Well, that “someday” is now. In deploying a so-called Rosetta Spacecraft, European Space Agency scientists recently have managed to land a Philae probe on a comet — named 67P for those of you scoring at home — marking the the first-ever landing on a comet (see blogs.esa.int/rosetta).

“Rosetta is trying to answer the very big questions about the history of our solar system,” Matt Taylor, ESA Rosetta project scientist, said in the article on ESA’s website. “What were the conditions like at its infancy and how did it evolve? What role did comets play in this evolution? How do comets work?”

The probe, named Philae, is equipped with an array of experiments to photograph and test the surface of the comet as well as to find out what happens when the “roasting” effect of the sun drives off gas and dust.

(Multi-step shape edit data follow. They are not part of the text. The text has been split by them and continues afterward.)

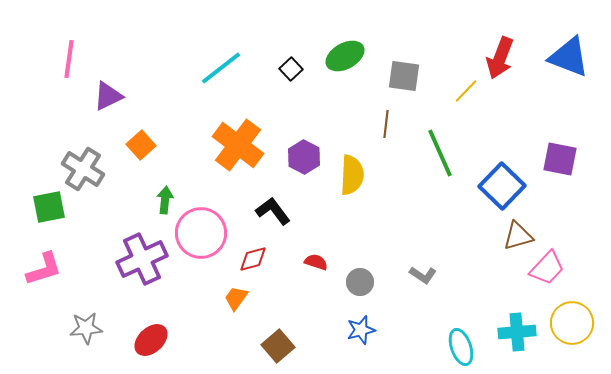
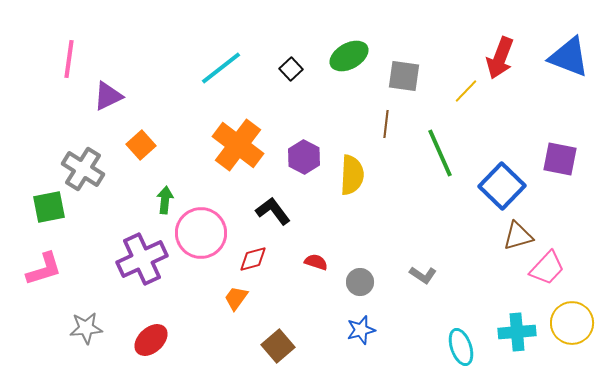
green ellipse: moved 4 px right
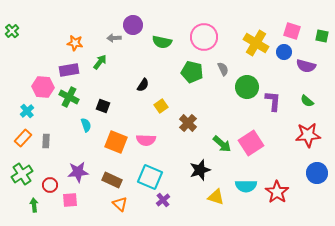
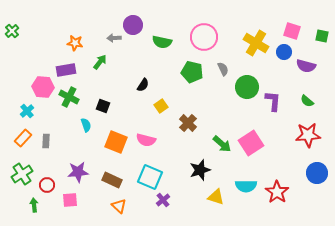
purple rectangle at (69, 70): moved 3 px left
pink semicircle at (146, 140): rotated 12 degrees clockwise
red circle at (50, 185): moved 3 px left
orange triangle at (120, 204): moved 1 px left, 2 px down
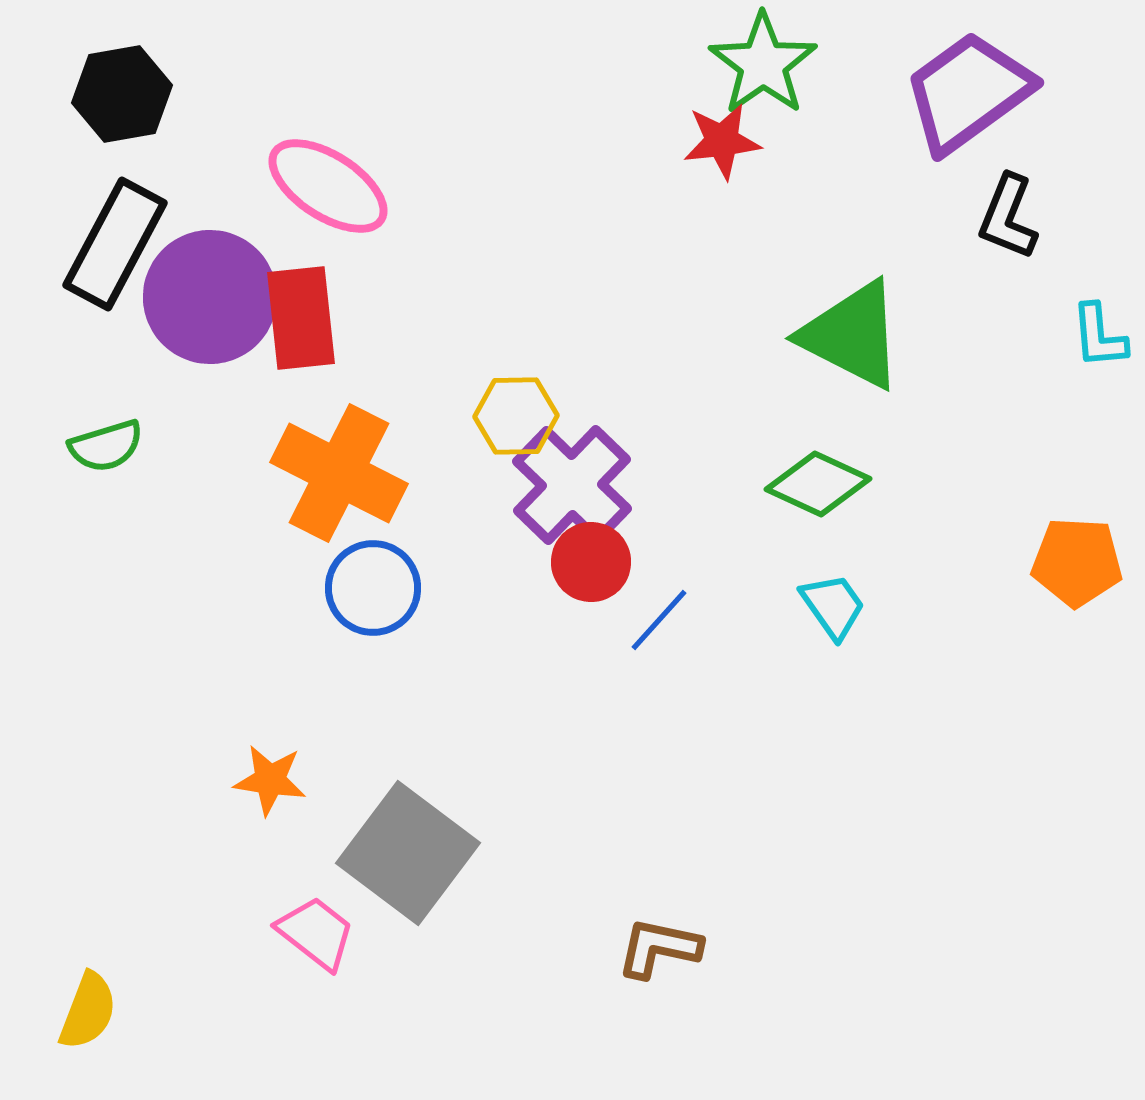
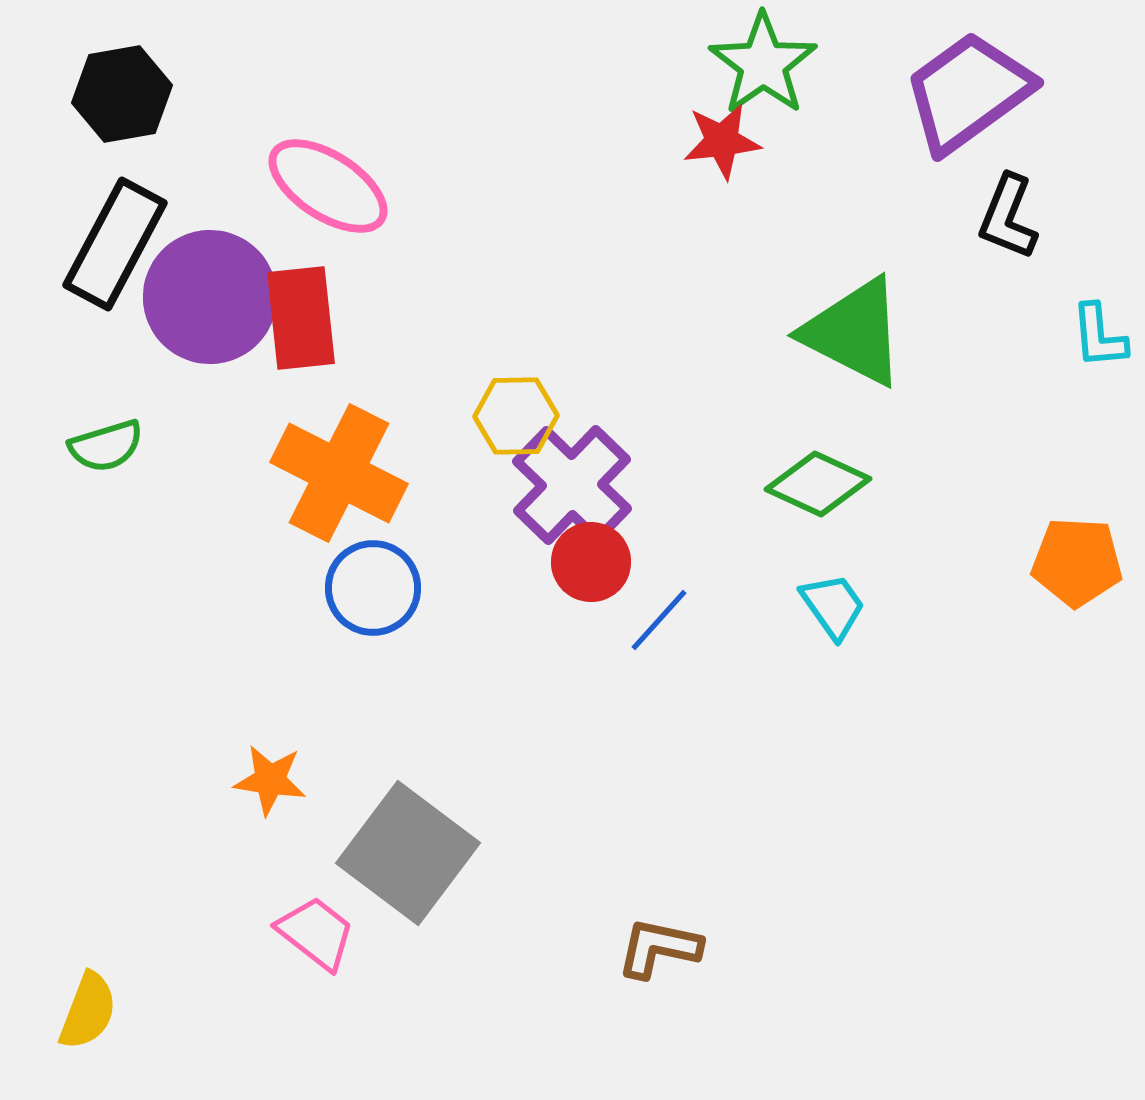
green triangle: moved 2 px right, 3 px up
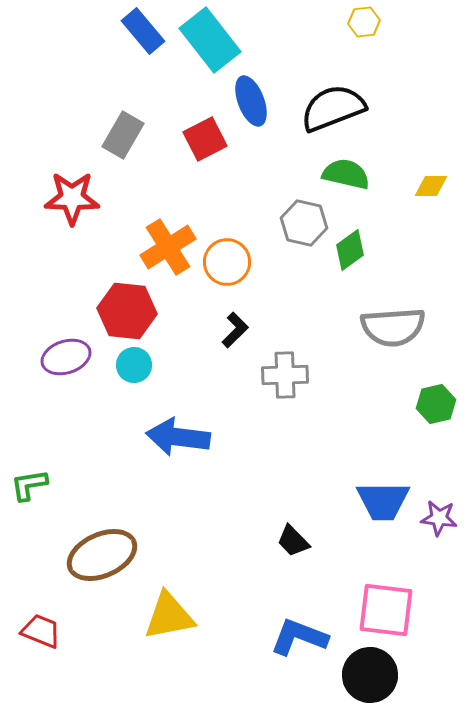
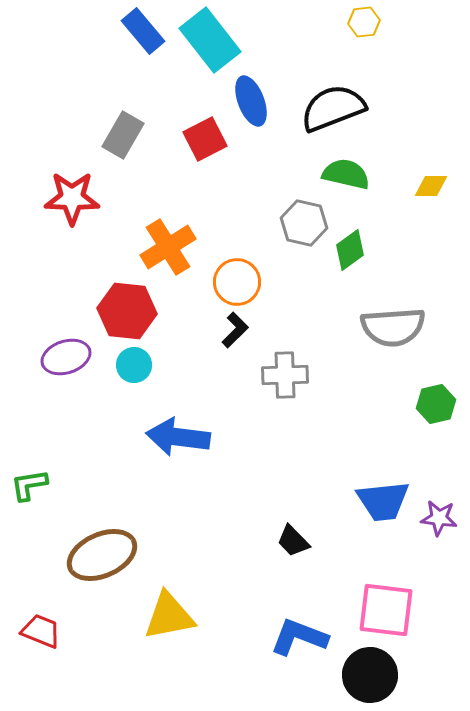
orange circle: moved 10 px right, 20 px down
blue trapezoid: rotated 6 degrees counterclockwise
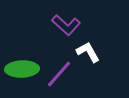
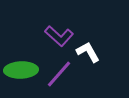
purple L-shape: moved 7 px left, 11 px down
green ellipse: moved 1 px left, 1 px down
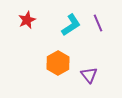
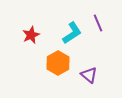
red star: moved 4 px right, 15 px down
cyan L-shape: moved 1 px right, 8 px down
purple triangle: rotated 12 degrees counterclockwise
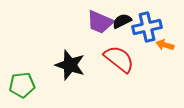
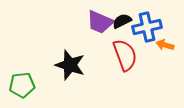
red semicircle: moved 6 px right, 4 px up; rotated 32 degrees clockwise
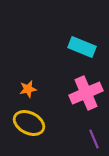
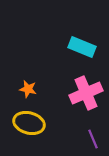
orange star: rotated 24 degrees clockwise
yellow ellipse: rotated 12 degrees counterclockwise
purple line: moved 1 px left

Daniel Brown, an astronomy expert at Nottingham Trent University in the United Kingdom, said, “Apart from the amazing scientific results, the sheer challenge and ambition of such a mission is outstanding and illustrates how our space exploration of the solar system has become more advanced and successful. It gives us much to hope for in future missions.”

Said David Black, president and CEO at the SETI (Search for Extraterrestrial Intelligence SETI) institute, “The modern-day creators of the Rosetta mission hope its exploration will unlock comets — ancient nuclei of rock and ices that are keys to understanding the formation of our solar system. Scientists also hope the mission will provide an insight into Earth’s earliest years. Comets bombarded the young Earth. Did they bring with them much of the water that still exists on our home planet, as well as the organic molecules that life needed in order to arise on Earth?”

For those unimpressed with the significance of the Rosetta effort, Black asks you to consider future generations. “These things — engaging science teachers, iconic images of manned space missions on TV — inspire young people to thirst for knowledge of the universe around us and to enter into scientific fields of research and study.

“ I believe that not only will the Rosetta mission help us understand where we come from and what our history is, but also help in inspiring a new generation to follow in the footsteps of Carl Sagan and Frank Drake.”